REQUIREMENT –
Each line in the records below, from the one that contains "景选择合适的检测工具至关重要。" to the one that contains "双向可编程直流电源在氢燃料电池系统", should be reproduced exactly, the first and last included.
====== AVAILABLE DATA ======
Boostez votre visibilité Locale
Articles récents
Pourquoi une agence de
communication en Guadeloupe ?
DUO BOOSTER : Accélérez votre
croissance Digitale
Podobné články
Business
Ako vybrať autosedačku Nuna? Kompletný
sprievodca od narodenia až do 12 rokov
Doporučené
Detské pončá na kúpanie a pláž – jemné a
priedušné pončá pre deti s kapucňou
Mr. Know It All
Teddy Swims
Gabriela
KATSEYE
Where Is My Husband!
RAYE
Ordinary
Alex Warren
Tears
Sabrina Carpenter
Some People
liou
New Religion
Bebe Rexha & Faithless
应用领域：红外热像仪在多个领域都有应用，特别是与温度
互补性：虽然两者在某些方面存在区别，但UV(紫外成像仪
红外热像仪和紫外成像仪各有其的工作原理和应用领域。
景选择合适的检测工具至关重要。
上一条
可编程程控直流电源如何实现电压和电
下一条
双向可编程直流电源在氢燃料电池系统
======
====== AVAILABLE DATA ======
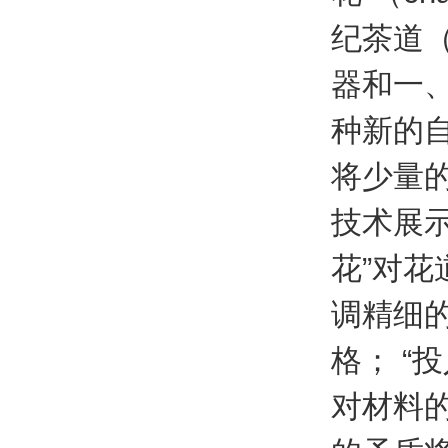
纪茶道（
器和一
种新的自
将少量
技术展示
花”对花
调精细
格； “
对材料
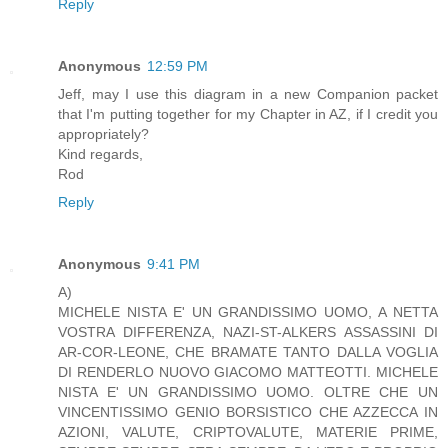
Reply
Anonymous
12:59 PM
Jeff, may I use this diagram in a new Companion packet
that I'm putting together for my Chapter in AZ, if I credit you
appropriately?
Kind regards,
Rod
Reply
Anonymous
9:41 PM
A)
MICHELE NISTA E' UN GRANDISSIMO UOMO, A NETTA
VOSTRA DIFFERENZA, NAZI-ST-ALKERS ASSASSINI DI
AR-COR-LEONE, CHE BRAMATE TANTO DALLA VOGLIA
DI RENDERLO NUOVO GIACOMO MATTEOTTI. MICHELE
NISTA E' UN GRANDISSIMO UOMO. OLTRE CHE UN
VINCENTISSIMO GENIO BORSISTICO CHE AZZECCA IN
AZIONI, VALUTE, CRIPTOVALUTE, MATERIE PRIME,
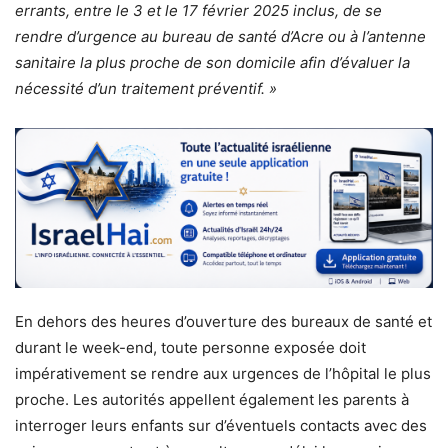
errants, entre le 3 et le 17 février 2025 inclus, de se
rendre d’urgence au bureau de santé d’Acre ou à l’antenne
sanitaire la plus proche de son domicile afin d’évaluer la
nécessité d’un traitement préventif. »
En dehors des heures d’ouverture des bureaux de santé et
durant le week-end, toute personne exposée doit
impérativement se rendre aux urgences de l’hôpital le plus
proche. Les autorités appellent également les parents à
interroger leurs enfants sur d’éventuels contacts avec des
======
====== AVAILABLE DATA ======
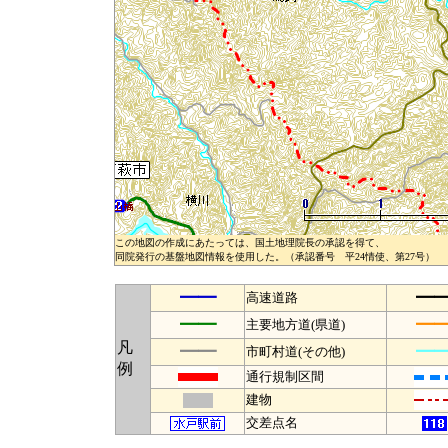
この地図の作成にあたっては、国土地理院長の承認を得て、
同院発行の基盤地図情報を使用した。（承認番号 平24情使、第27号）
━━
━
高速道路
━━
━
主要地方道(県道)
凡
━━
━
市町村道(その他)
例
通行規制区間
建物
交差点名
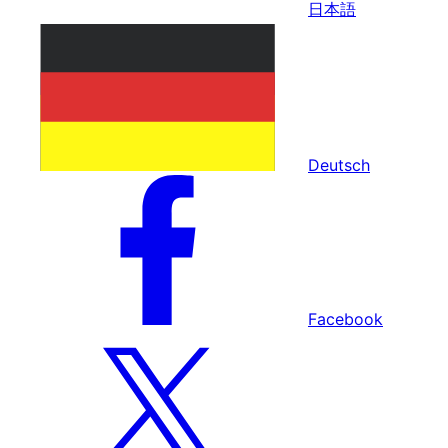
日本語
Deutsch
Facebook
======
SOLUTION TO THE EXERCISE –
景选择合适的检测工具至关重要。
上一条
可编程程控直流电源如何实现电压和电
下一条
双向可编程直流电源在氢燃料电池系统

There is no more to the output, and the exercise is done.